これらの型の中にはTypeScriptの基本型には含まれないものがあり、@amazon-devices/keplerscript-turbomodule-apiからインポートする必要があります。
| TypeScript型 | ネイティブ型 |
|---|---|
string |
std::string |
number |
double |
Int32 |
int32_t |
UInt32 |
uint32_t |
Int64[1] |
int64_t |
Double |
double |
Float |
float |
boolean |
bool |
void |
void |
Array<T>, T[](同種配列)[2] |
std::vector<T> |
Array |
JSArray |
Object |
JSObject |
Promise |
Promise |
Function(パラメーター型) |
Callback |
Function (戻り値の型) |
HostCallback |
bigint |
BigInt[3] |
ArrayBuffer |
ArrayBuffer |
NativeObject |
std::shared_ptr<NativeObject> |
*JsonContainer[4] |
utils::json::JsonContainer |
[1] int64_tはNumber.MAX_SAFE_INTEGERが原因で精度が失われる可能性があります。精度が求められる大きな整数にはBigIntを使用できます。
[2] 同種配列とは、要素の型が同じ配列です。
[3] BigIntは、直接渡されるメソッドパラメーターおよび戻り値の型として、符号付きおよび符号なし64ビット整数でサポートされています。サポートされている使用方法の詳細については、BigIntを参照してください。
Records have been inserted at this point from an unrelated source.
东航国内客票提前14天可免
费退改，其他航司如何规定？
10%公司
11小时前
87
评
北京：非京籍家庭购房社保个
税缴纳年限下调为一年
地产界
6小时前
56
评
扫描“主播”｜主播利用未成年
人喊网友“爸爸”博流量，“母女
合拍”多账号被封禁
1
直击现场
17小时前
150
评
[4] JsonContainerは、JSObjectの欠陥が解消された後、削除される予定です。これを使用する必要がある場合は、@amazon-devices/keplerscript-turbomodule-apiからJsonContainer型を汎用Objectとしてインポートするか、次のようなカスタム型エイリアスを定義できます。
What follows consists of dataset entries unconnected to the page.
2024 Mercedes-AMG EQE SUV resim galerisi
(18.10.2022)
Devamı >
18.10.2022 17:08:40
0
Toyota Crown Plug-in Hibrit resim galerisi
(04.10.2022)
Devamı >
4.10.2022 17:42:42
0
type MyJsonContainer = {myProperty: string};
注: JavaScriptのNumber.MAX_SAFE_INTEGERよりも大きい整数の場合は、ターボモジュールのパラメーターと戻り値の型として、std:: string表現を使用してください。JavaScriptおよびC++の実装では、stringをより適切な型に変換できます。
JSArray
同種(T[])配列には、std::vector<T>を使用できます。その他の配列には、JSArrayを使用できます。
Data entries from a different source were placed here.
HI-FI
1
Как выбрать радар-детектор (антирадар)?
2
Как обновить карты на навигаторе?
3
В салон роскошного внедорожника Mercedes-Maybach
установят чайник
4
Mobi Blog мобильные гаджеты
JSArrayはstd::vectorで、nullポインター、boolean、さまざまなint、double、float、std::string、JSArray、JSObjectなどの多様な要素の型を受け入れます。したがって、その使用法はstd::vectorと同様です。
例
JSArray SampleTurboModule::getJSArray() {
auto jsObject = JSObject{};
auto jsArray = JSArray{};
jsArray.emplace_back(jsObject);
jsArray.emplace_back(std::string{"foo"});
jsArray.emplace_back(3.14);
return jsArray;
}
JSArray SampleTurboModule::extendJSArray(JSArray arr) {
arr.emplace_back(std::string{"新しい要素"});
return arr;
}
JSObject
JSObjectはstd::stringのキーを持つstd::mapで、nullポインター、boolean、さまざまなint、double、float、std::string、JSArray、JSObjectなどの多様な値の型を受け入れます。したがって、その使用法はstd::mapと同様です。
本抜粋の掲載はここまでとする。